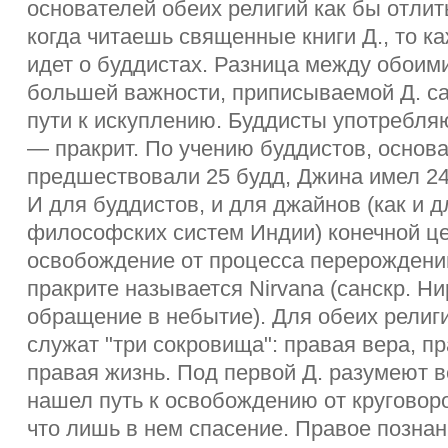
основателей обеих религий как бы отлит
когда читаешь священные книги Д., то ка
идет о буддистах. Разница между обоими
большей важности, приписываемой Д. са
пути к искуплению. Буддисты употребля
— пракрит. По учению буддистов, основ
предшествовали 25 будд, Джина имел 2
И для буддистов, и для джайнов (как и д
философских систем Индии) конечной ц
освобождение от процесса перерождений
пракрите называется Nirvana (санскр. Н
обращение в небытие). Для обеих религ
служат "три сокровища": правая вера, п
правая жизнь. Под первой Д. разумеют в
нашел путь к освобождению от круговор
что лишь в нем спасение. Правое познан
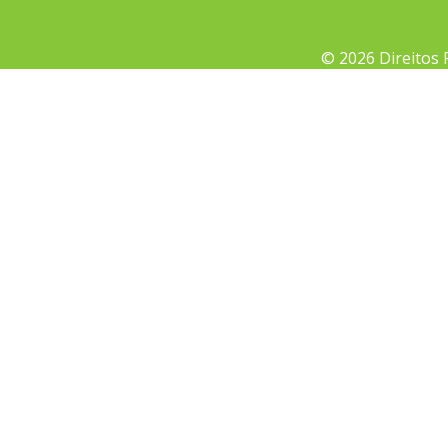
© 2026 Direitos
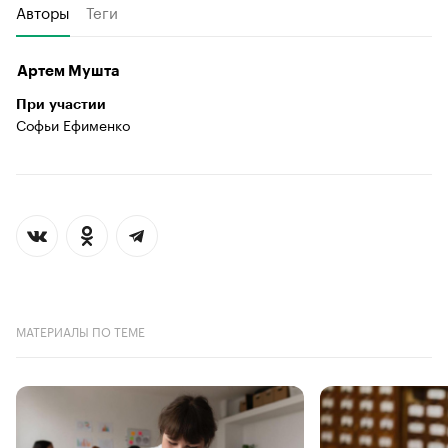
Авторы
Теги
Артем Мушта
При участии
Софьи Ефименко
МАТЕРИАЛЫ ПО ТЕМЕ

════════════════

* WORK ITEM *
Find the string "буддистов" in the entries above and return each line that holds it.

* PROBLEM SOLUTION *
— пракрит. По учению буддистов, основ
И для буддистов, и для джайнов (как и д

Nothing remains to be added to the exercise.